Critique : Sublimes créatures

L’amour dans le Bayou

Fiche

D’après 16 lunes, premier tome de La Saga des lunes, de Kami Garcia et Margaret Stohl
Titre:Sublimes créatures
Réalisateur(s):Richard LaGravenese
Scénariste(s):Richard LaGravenese
Acteurs:Alden Ehrenreich, Alice Englert, Jeremy Irons, Viola Davis, Emmy Rossum, Thomas Mann, Emma Thompson, Eileen Atkins
Titre original:Beautiful CreaturesDate de sortie:27 février 2013
Pays:États-UnisBudget:
Genre:Fantastique, RomanceDurée:1h58

Ethan Wate, un jeune lycéen, mène une existence ennuyeuse dans une petite ville du sud des Etats-Unis. Mais des phénomènes inexplicables se produisent, coïncidant avec l’arrivée d’une nouvelle élève : Léna Duchannes. Malgré la suspicion et l’antipathie du reste de la ville envers Léna, Ethan est intrigué par cette mystérieuse jeune fille et se rapproche d’elle. Il découvre que Lena est une enchanteresse, un être doué de pouvoirs surnaturels et dont la famille cache un terrible secret. Malgré l’attirance qu’ils éprouvent l’un pour l’autre, ils vont devoir faire face à une grande épreuve : comme tous ceux de sa famille, Lena saura à ses seize ans si elle est vouée aux forces bénéfiques de la lumière, ou à la puissance maléfique des ténèbres…

Sublimes créatures

La sublime créature du film.

Critique

Présenté comme le nouveau Twilight, ce film avait tout pour provoquer une allergie m’obligeant à aller voir un dermatologue le plus rapidement possible. Il avait tout, oui… sauf l’essence. Car bizarrement, nous sommes bien loin des déboires amoureux de Bella et Edward traités de façon tellement sérieuse qu’elles finissent par provoquer une éruption cutanée. A l’inverse, Sublimes Créatures préfère se révéler plus drôle notamment via ses personnages principaux dont les échanges sont parfois astucieux. Mention spéciale à la réflexion sur la fin de Titanic de la part d’Ethan Wate (Alden Ehrenreich).

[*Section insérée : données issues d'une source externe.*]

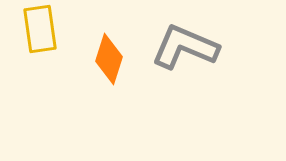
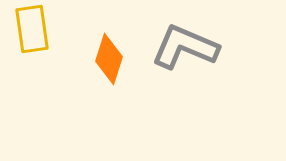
yellow rectangle: moved 8 px left
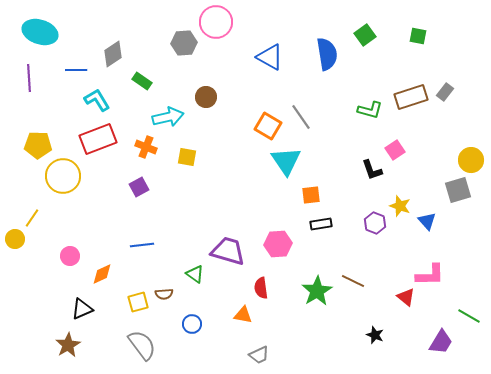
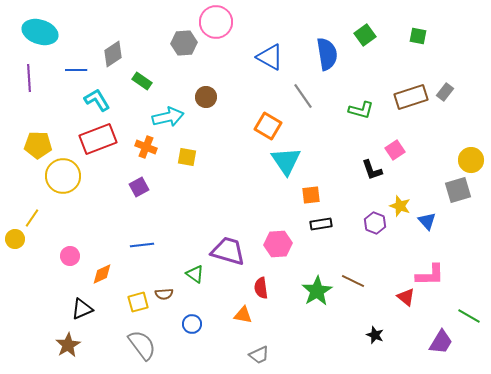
green L-shape at (370, 110): moved 9 px left
gray line at (301, 117): moved 2 px right, 21 px up
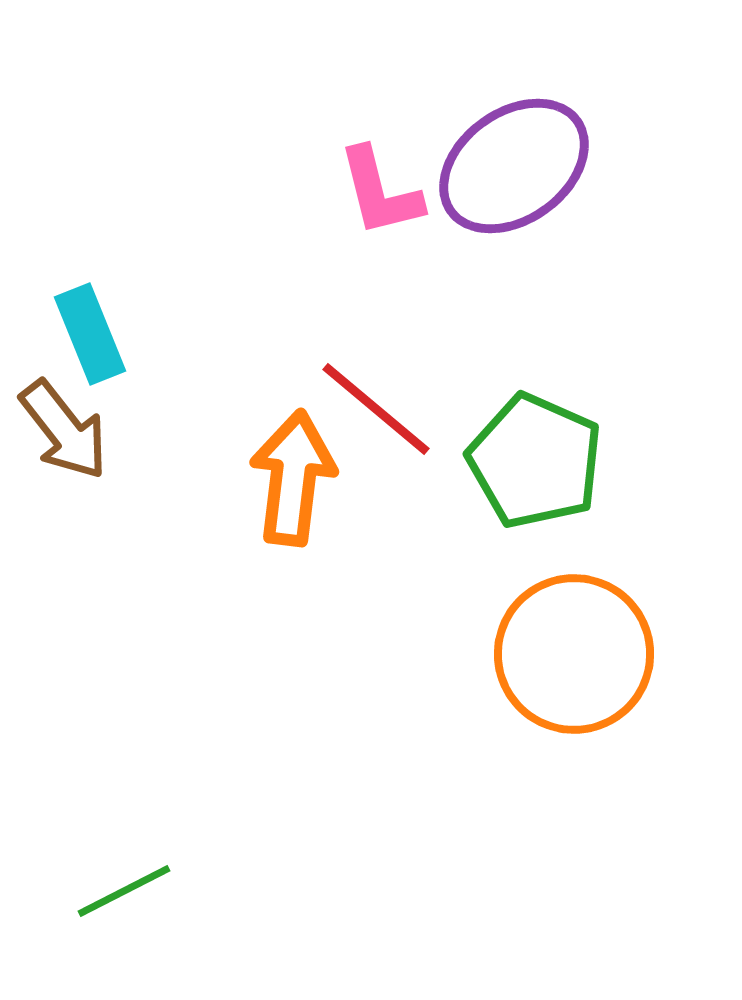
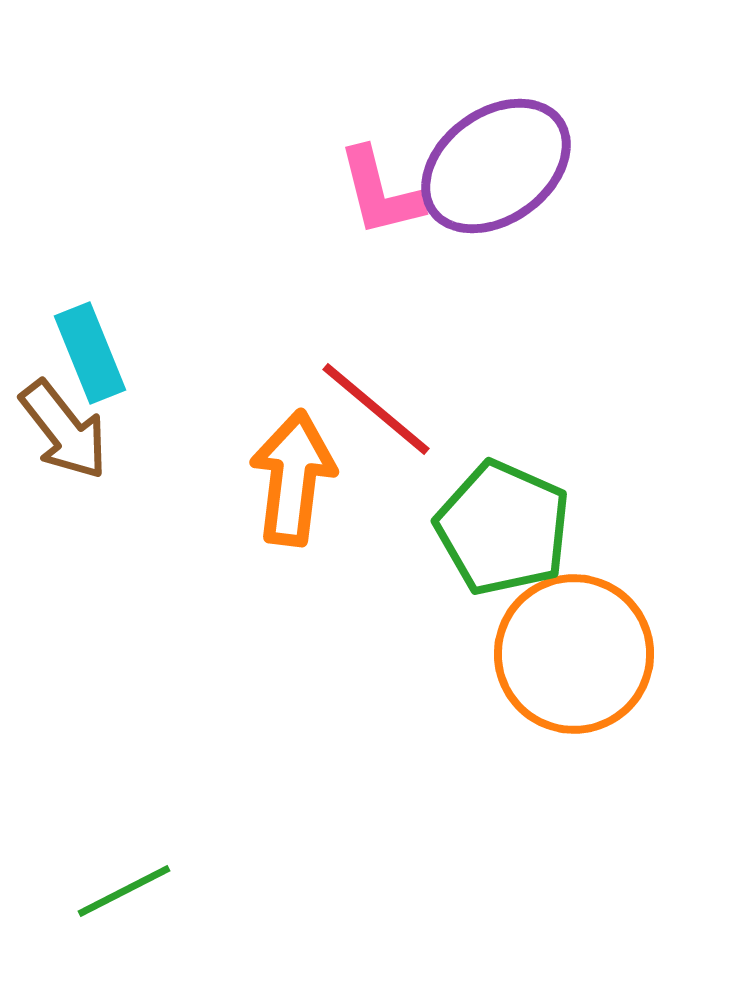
purple ellipse: moved 18 px left
cyan rectangle: moved 19 px down
green pentagon: moved 32 px left, 67 px down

Le point faible du film concerne son couple phare. Si Alice Englert, la fille de Jane « La Leçon de piano » Campion, fait presque l’âge de son personnage (16 ans alors qu’elle en a actuellement 18 donc si on prend en compte le décalage par rapport au tournage et la sortie, ça colle presque), son petit copain dans le film en a 23… Ça la fout mal alors qu’il est un lycéen. On est sans cesse gêné par ce constat au début du film avant finalement de l’oublier. Suffit de transposer l’action à la fac et on n’aurait rien à redire (mais ça ne passe pas pour d’autres détails)… Donc on fait genre.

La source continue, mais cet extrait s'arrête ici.